• [Data shown]:
==*==
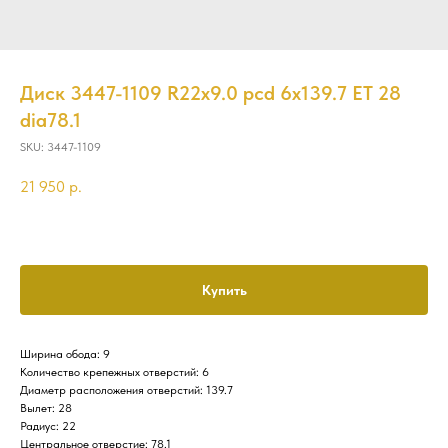
Диск 3447-1109 R22x9.0 pcd 6x139.7 ET 28
dia78.1
SKU:
3447-1109
21 950
р.
Купить
Ширина обода: 9
Количество крепежных отверстий: 6
Диаметр расположения отверстий: 139.7
Вылет: 28
Радиус: 22
Центральное отверстие: 78.1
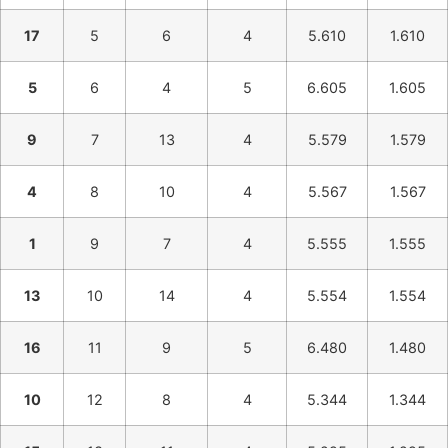
17
5
6
4
5.610
1.610
5
6
4
5
6.605
1.605
9
7
13
4
5.579
1.579
4
8
10
4
5.567
1.567
1
9
7
4
5.555
1.555
13
10
14
4
5.554
1.554
16
11
9
5
6.480
1.480
10
12
8
4
5.344
1.344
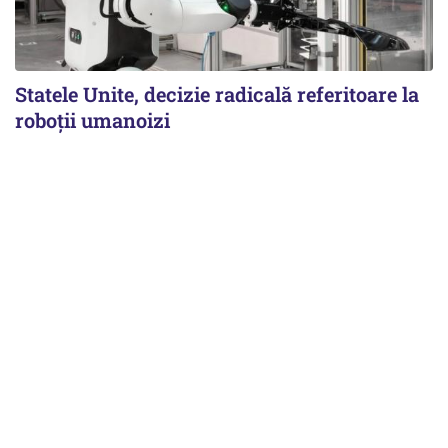
Statele Unite, decizie radicală referitoare la
roboții umanoizi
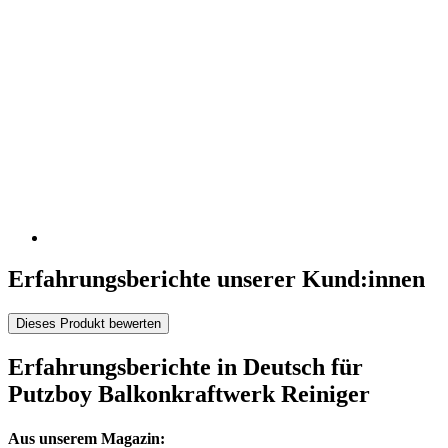
Erfahrungsberichte unserer Kund:innen
Dieses Produkt bewerten
Erfahrungsberichte in Deutsch für
Putzboy Balkonkraftwerk Reiniger
Aus unserem Magazin:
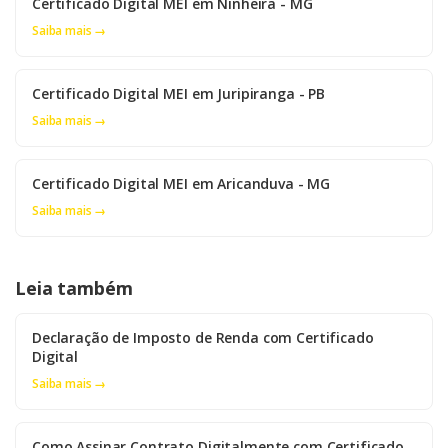
Certificado Digital MEI em Ninheira - MG
Saiba mais →
Certificado Digital MEI em Juripiranga - PB
Saiba mais →
Certificado Digital MEI em Aricanduva - MG
Saiba mais →
Leia também
Declaração de Imposto de Renda com Certificado
Digital
Saiba mais →
Como Assinar Contrato Digitalmente com Certificado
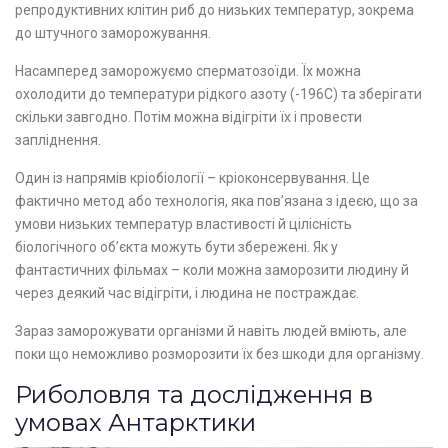
репродуктивних клітин риб до низьких температур, зокрема
до штучного заморожування.
Насамперед заморожуємо сперматозоїди. Їх можна
охолодити до температури рідкого азоту (-196С) та зберігати
скільки завгодно. Потім можна відігріти їх і провести
запліднення.
Один із напрямів кріобіології – кріоконсервування. Це
фактично метод або технологія, яка пов’язана з ідеєю, що за
умови низьких температур властивості й цілісність
біологічного об’єкта можуть бути збережені. Як у
фантастичних фільмах – коли можна заморозити людину й
через деякий час відігріти, і людина не постраждає.
Зараз заморожувати організми й навіть людей вміють, але
поки що неможливо розморозити їх без шкоди для організму.
Риболовля та дослідження в
умовах Антарктики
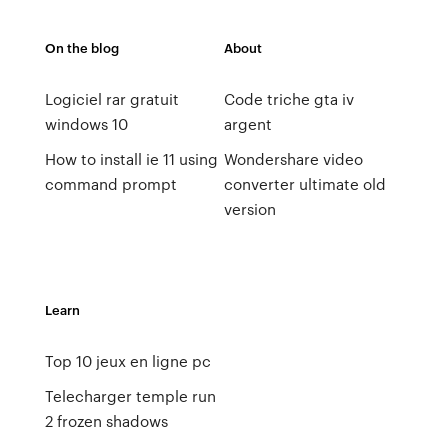
On the blog
About
Logiciel rar gratuit
Code triche gta iv
windows 10
argent
How to install ie 11 using
Wondershare video
command prompt
converter ultimate old
version
Learn
Top 10 jeux en ligne pc
Telecharger temple run
2 frozen shadows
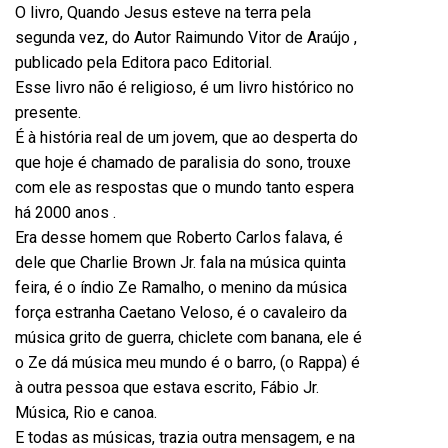
O livro, Quando Jesus esteve na terra pela
segunda vez, do Autor Raimundo Vitor de Araújo ,
publicado pela Editora paco Editorial.
Esse livro não é religioso, é um livro histórico no
presente.
É à história real de um jovem, que ao desperta do
que hoje é chamado de paralisia do sono, trouxe
com ele as respostas que o mundo tanto espera
há 2000 anos .
Era desse homem que Roberto Carlos falava, é
dele que Charlie Brown Jr. fala na música quinta
feira, é o índio Ze Ramalho, o menino da música
força estranha Caetano Veloso, é o cavaleiro da
música grito de guerra, chiclete com banana, ele é
o Ze dá música meu mundo é o barro, (o Rappa) é
à outra pessoa que estava escrito, Fábio Jr.
Música, Rio e canoa.
E todas as músicas, trazia outra mensagem, e na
==*==
• [Exercise description]: Without the pictures, copy the entries from their first line through the line containing "feira, é o índio", and only those lines.

• [Response area]:
Диск 3447-1109 R22x9.0 pcd 6x139.7 ET 28
dia78.1
SKU:
3447-1109
21 950
р.
Купить
Ширина обода: 9
Количество крепежных отверстий: 6
Диаметр расположения отверстий: 139.7
Вылет: 28
Радиус: 22
Центральное отверстие: 78.1
17
5
6
4
5.610
1.610
5
6
4
5
6.605
1.605
9
7
13
4
5.579
1.579
4
8
10
4
5.567
1.567
1
9
7
4
5.555
1.555
13
10
14
4
5.554
1.554
16
11
9
5
6.480
1.480
10
12
8
4
5.344
1.344
Statele Unite, decizie radicală referitoare la
roboții umanoizi
Erfahrungsberichte unserer Kund:innen
Dieses Produkt bewerten
Erfahrungsberichte in Deutsch für
Putzboy Balkonkraftwerk Reiniger
Aus unserem Magazin:
Certificado Digital MEI em Ninheira - MG
Saiba mais →
Certificado Digital MEI em Juripiranga - PB
Saiba mais →
Certificado Digital MEI em Aricanduva - MG
Saiba mais →
Leia também
Declaração de Imposto de Renda com Certificado
Digital
Saiba mais →
Como Assinar Contrato Digitalmente com Certificado
репродуктивних клітин риб до низьких температур, зокрема
до штучного заморожування.
Насамперед заморожуємо сперматозоїди. Їх можна
охолодити до температури рідкого азоту (-196С) та зберігати
скільки завгодно. Потім можна відігріти їх і провести
запліднення.
Один із напрямів кріобіології – кріоконсервування. Це
фактично метод або технологія, яка пов’язана з ідеєю, що за
умови низьких температур властивості й цілісність
біологічного об’єкта можуть бути збережені. Як у
фантастичних фільмах – коли можна заморозити людину й
через деякий час відігріти, і людина не постраждає.
Зараз заморожувати організми й навіть людей вміють, але
поки що неможливо розморозити їх без шкоди для організму.
Риболовля та дослідження в
умовах Антарктики
On the blog
About
Logiciel rar gratuit
Code triche gta iv
windows 10
argent
How to install ie 11 using
Wondershare video
command prompt
converter ultimate old
version
Learn
Top 10 jeux en ligne pc
Telecharger temple run
2 frozen shadows
O livro, Quando Jesus esteve na terra pela
segunda vez, do Autor Raimundo Vitor de Araújo ,
publicado pela Editora paco Editorial.
Esse livro não é religioso, é um livro histórico no
presente.
É à história real de um jovem, que ao desperta do
que hoje é chamado de paralisia do sono, trouxe
com ele as respostas que o mundo tanto espera
há 2000 anos .
Era desse homem que Roberto Carlos falava, é
dele que Charlie Brown Jr. fala na música quinta
feira, é o índio Ze Ramalho, o menino da música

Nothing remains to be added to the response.